_Aim of the task_
Copy each line in the data that includes the word "earrings".

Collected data
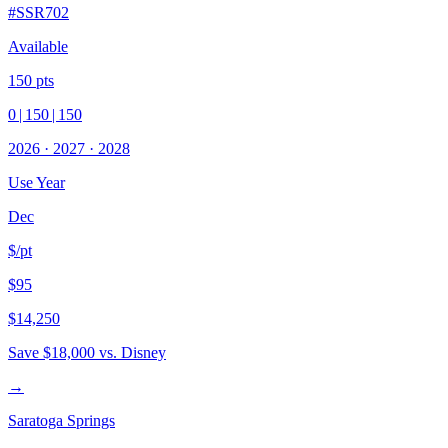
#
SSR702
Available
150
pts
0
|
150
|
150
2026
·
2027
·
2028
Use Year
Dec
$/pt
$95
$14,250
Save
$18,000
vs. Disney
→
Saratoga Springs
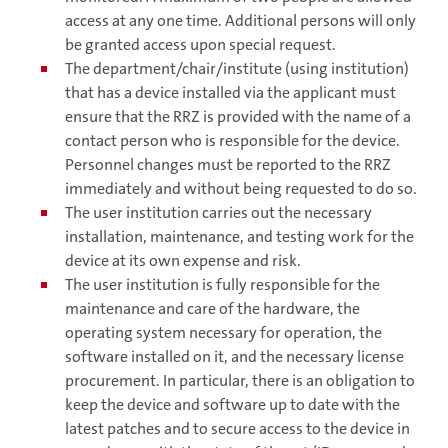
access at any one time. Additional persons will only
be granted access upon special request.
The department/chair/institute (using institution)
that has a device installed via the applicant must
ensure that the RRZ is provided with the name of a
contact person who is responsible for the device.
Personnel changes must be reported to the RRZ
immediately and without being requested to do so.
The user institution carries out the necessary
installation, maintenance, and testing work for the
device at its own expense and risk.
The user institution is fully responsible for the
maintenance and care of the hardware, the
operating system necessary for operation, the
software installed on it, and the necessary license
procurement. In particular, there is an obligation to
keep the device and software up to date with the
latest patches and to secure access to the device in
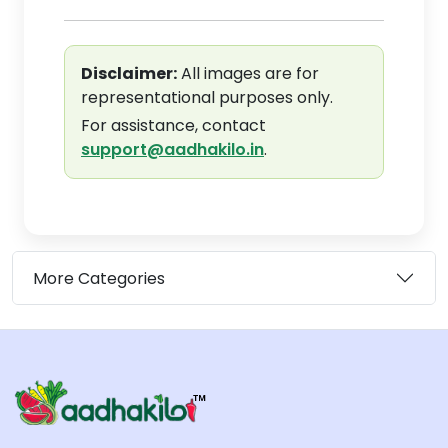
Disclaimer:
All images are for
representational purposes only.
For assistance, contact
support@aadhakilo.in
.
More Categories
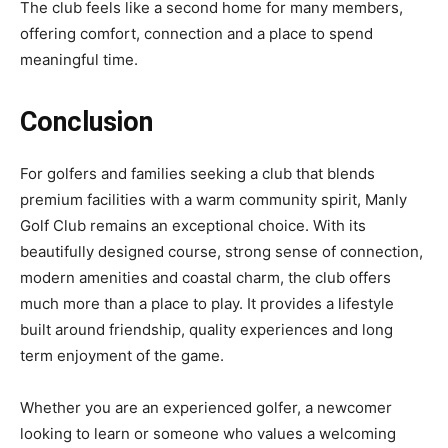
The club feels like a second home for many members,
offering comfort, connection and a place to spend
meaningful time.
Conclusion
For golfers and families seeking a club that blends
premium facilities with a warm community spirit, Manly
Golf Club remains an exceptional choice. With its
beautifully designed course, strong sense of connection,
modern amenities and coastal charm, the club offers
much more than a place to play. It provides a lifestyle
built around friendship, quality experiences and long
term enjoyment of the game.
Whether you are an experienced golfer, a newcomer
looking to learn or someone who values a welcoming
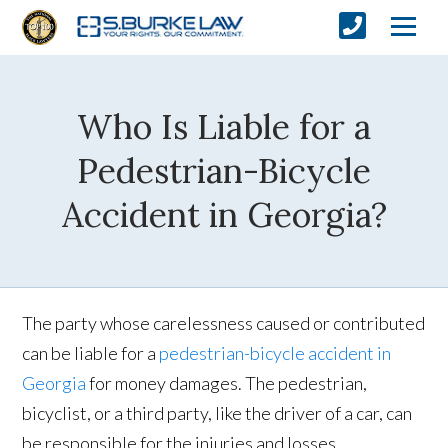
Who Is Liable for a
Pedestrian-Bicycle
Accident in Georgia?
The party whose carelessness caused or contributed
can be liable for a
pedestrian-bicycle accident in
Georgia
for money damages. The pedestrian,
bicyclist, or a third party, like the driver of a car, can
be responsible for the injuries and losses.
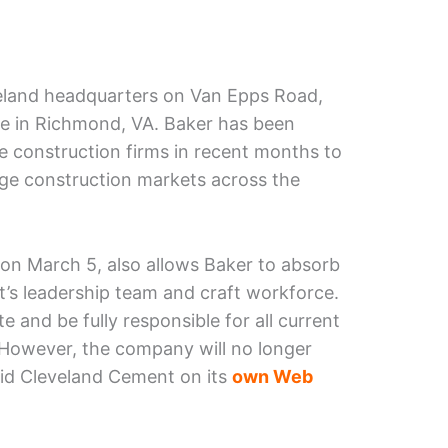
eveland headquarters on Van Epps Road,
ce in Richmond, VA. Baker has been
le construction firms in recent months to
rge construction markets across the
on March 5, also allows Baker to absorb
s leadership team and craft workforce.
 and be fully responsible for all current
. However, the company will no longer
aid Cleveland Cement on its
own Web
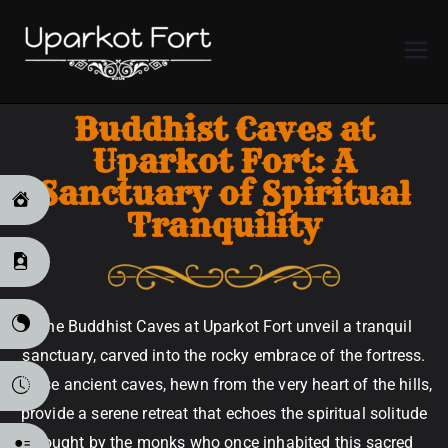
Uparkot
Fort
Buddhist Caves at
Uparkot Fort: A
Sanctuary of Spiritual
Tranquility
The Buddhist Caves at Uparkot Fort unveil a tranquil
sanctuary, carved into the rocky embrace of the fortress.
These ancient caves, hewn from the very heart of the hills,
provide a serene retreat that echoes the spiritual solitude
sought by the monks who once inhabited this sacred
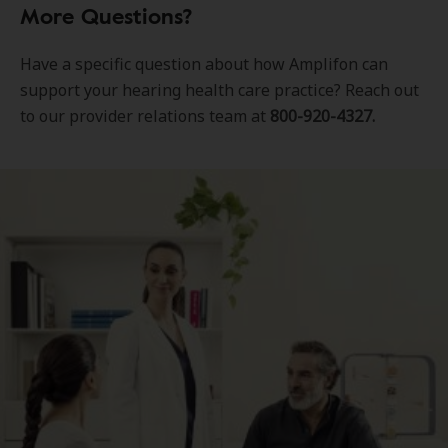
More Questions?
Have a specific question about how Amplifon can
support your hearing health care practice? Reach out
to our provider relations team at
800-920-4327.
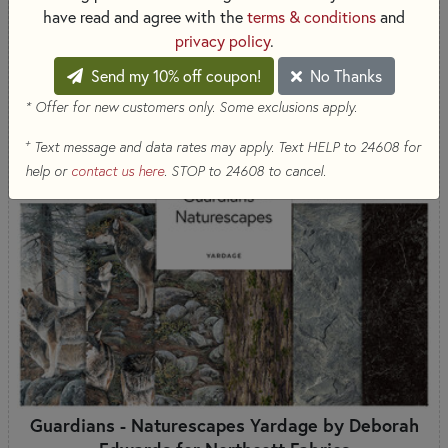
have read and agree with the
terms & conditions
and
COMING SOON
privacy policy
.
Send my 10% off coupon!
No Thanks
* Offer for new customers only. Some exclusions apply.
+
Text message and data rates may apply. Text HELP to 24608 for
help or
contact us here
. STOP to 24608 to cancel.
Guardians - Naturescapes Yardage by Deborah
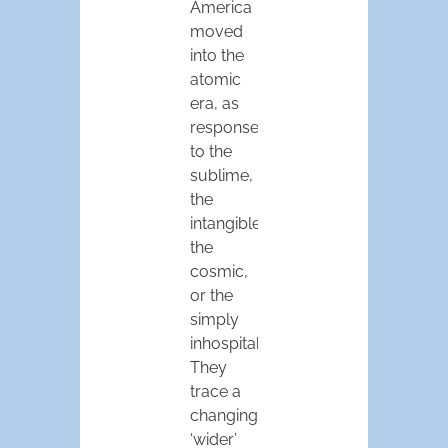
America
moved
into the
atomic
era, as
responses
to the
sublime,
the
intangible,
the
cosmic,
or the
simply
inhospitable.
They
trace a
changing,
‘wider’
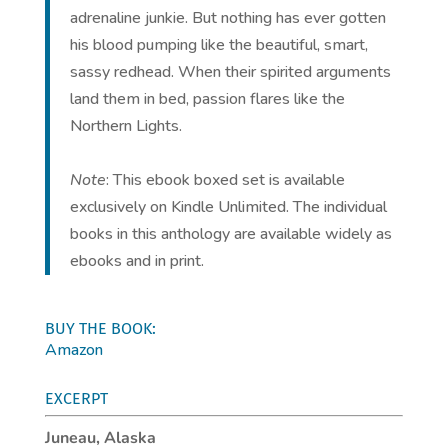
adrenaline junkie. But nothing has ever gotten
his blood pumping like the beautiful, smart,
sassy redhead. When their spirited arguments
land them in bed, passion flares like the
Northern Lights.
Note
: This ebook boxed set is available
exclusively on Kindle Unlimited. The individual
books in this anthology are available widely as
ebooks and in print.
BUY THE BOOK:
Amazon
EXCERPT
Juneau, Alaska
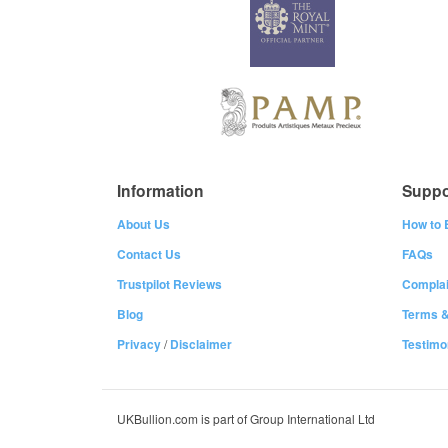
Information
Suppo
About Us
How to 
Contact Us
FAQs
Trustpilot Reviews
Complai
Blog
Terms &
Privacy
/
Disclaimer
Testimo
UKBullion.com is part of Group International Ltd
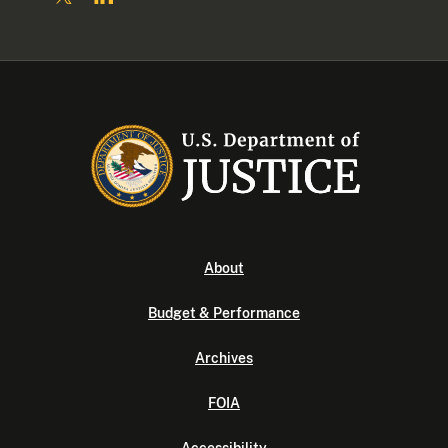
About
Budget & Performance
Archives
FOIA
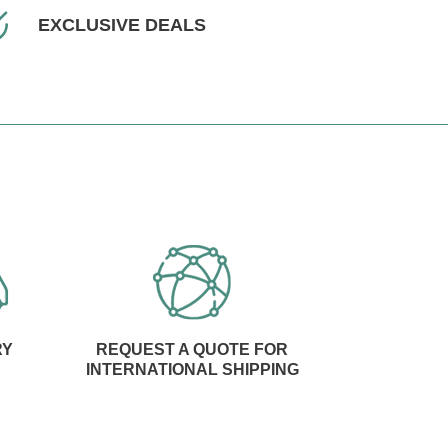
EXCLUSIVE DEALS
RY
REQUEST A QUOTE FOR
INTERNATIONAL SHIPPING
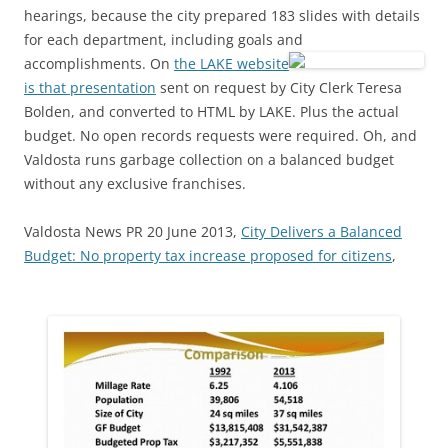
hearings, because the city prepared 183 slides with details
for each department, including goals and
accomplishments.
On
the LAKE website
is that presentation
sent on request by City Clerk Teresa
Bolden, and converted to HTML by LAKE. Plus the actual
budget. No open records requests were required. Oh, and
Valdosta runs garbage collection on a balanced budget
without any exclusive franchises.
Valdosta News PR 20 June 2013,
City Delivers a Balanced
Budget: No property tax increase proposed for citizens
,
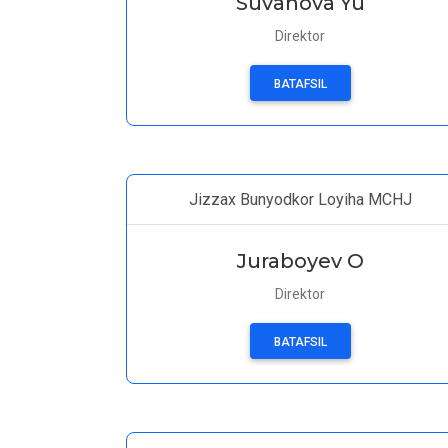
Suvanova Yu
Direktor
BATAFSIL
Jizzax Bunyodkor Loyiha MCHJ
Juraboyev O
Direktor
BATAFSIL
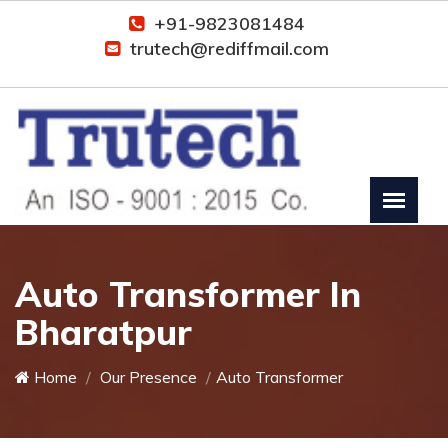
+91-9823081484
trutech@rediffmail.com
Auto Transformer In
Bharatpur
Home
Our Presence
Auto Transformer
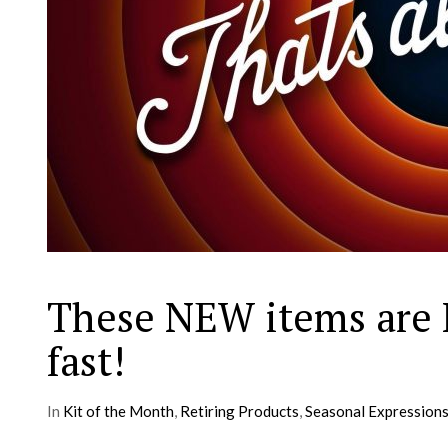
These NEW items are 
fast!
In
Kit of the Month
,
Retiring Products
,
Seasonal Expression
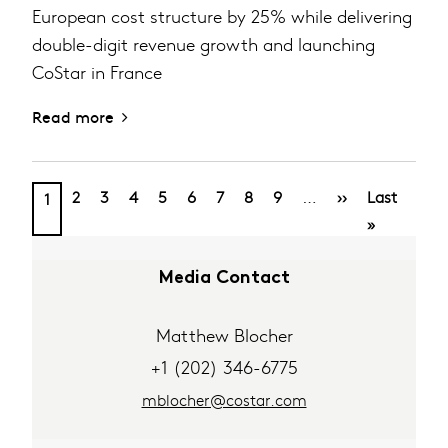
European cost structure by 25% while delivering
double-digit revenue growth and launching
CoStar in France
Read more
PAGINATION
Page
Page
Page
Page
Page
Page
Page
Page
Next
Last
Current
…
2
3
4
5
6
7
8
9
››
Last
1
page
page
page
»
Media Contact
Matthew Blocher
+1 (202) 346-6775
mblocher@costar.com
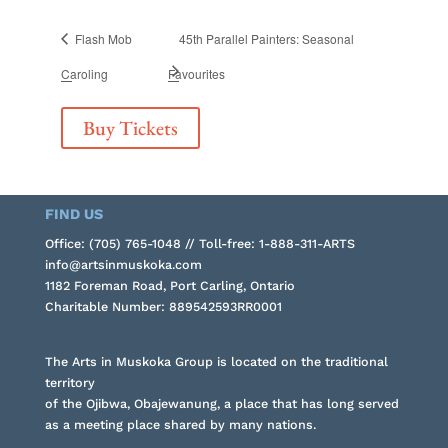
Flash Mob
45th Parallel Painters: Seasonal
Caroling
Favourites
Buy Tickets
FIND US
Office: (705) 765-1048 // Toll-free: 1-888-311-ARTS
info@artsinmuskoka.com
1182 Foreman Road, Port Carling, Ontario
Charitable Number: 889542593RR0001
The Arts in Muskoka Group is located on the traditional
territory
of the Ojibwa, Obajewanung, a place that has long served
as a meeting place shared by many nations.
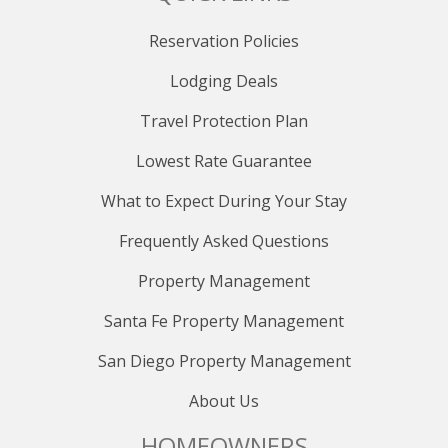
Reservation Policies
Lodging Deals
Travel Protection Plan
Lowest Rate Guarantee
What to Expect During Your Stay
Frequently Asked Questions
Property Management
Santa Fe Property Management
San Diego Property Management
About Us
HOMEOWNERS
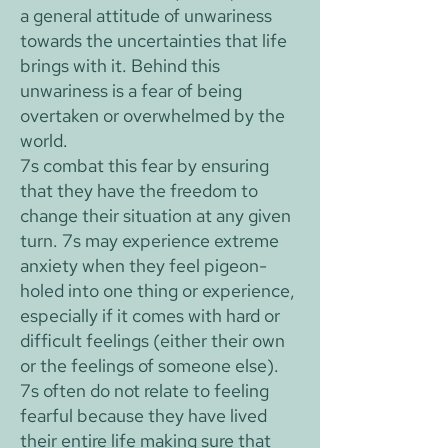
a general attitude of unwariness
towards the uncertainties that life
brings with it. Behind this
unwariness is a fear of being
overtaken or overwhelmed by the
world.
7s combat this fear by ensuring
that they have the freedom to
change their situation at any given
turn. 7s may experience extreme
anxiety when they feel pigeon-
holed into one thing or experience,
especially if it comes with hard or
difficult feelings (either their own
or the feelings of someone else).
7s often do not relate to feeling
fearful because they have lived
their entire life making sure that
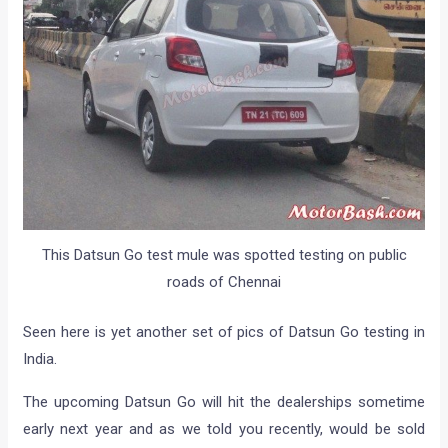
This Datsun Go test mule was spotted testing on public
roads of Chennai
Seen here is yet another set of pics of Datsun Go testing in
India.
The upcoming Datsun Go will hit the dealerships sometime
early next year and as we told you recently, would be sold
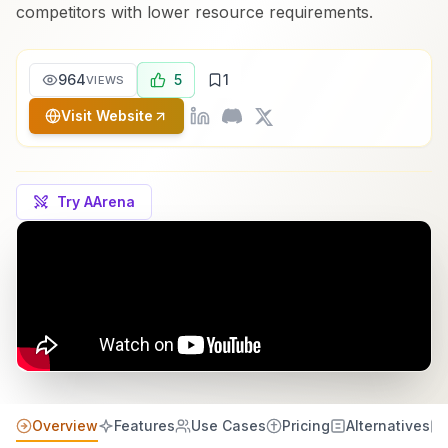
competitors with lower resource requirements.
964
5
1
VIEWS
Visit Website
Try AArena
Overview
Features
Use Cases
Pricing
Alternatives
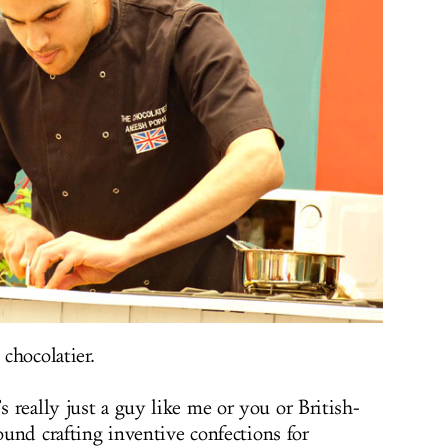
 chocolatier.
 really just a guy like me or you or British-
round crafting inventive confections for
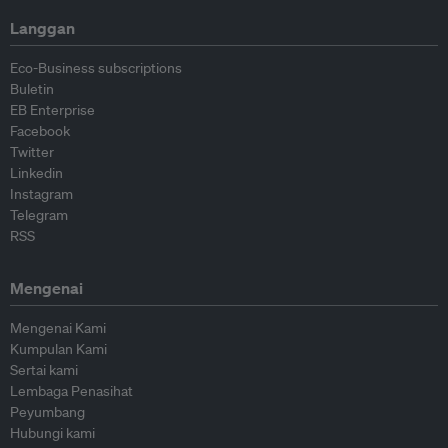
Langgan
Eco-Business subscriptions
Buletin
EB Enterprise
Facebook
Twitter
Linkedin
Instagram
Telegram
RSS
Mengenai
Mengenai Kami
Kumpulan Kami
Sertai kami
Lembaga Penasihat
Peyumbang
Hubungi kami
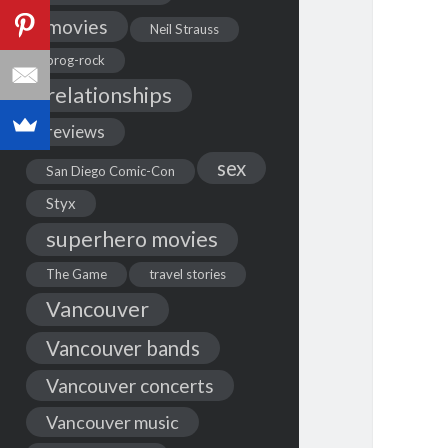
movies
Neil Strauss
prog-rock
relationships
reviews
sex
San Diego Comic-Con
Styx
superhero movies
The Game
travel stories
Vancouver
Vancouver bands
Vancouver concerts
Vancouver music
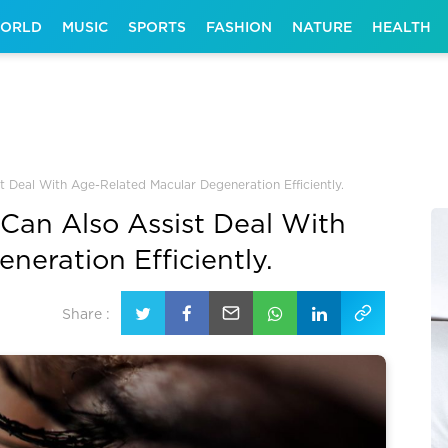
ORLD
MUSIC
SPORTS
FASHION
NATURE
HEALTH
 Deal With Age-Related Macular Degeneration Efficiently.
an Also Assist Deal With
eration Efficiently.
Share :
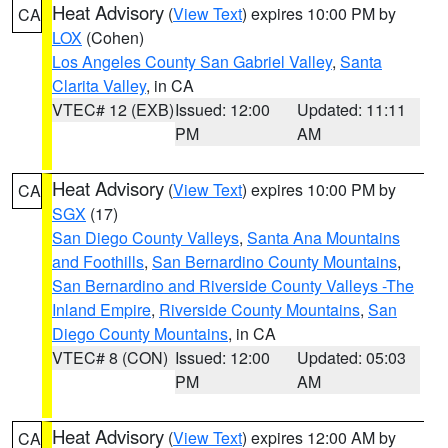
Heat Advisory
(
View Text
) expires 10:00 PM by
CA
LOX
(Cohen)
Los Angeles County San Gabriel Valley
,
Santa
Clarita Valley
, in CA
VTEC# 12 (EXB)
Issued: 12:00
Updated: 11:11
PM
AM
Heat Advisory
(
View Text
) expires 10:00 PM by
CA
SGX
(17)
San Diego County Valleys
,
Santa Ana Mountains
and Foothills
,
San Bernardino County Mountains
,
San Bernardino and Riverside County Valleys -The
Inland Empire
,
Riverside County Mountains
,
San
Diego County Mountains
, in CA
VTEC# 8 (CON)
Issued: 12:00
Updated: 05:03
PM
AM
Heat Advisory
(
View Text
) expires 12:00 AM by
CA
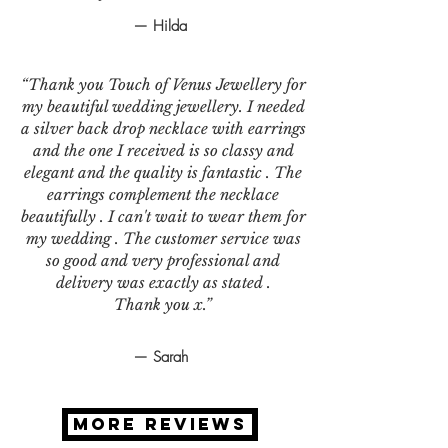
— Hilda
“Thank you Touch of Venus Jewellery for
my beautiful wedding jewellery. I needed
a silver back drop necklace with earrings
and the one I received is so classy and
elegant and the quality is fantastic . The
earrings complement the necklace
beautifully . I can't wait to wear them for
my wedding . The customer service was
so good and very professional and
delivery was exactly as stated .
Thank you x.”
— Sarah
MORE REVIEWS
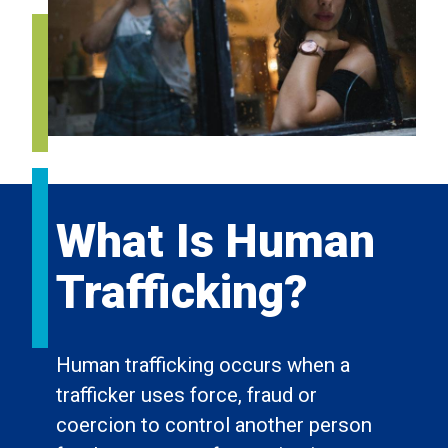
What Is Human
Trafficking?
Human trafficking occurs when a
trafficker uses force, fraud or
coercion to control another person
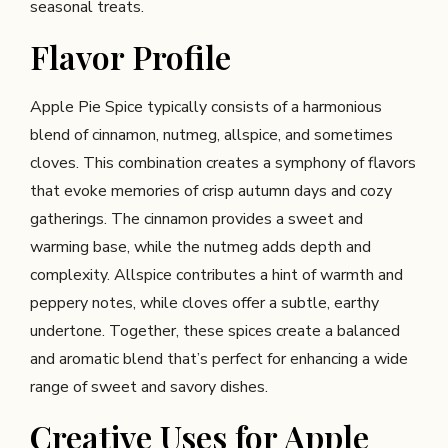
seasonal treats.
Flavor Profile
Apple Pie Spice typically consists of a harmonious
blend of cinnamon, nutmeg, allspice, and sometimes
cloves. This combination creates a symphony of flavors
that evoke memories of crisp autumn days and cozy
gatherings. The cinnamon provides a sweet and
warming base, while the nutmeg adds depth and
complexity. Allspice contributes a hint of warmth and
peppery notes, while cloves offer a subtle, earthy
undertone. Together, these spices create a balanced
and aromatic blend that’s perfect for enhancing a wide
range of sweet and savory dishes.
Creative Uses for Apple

_Worked solution_
a silver back drop necklace with earrings
earrings complement the necklace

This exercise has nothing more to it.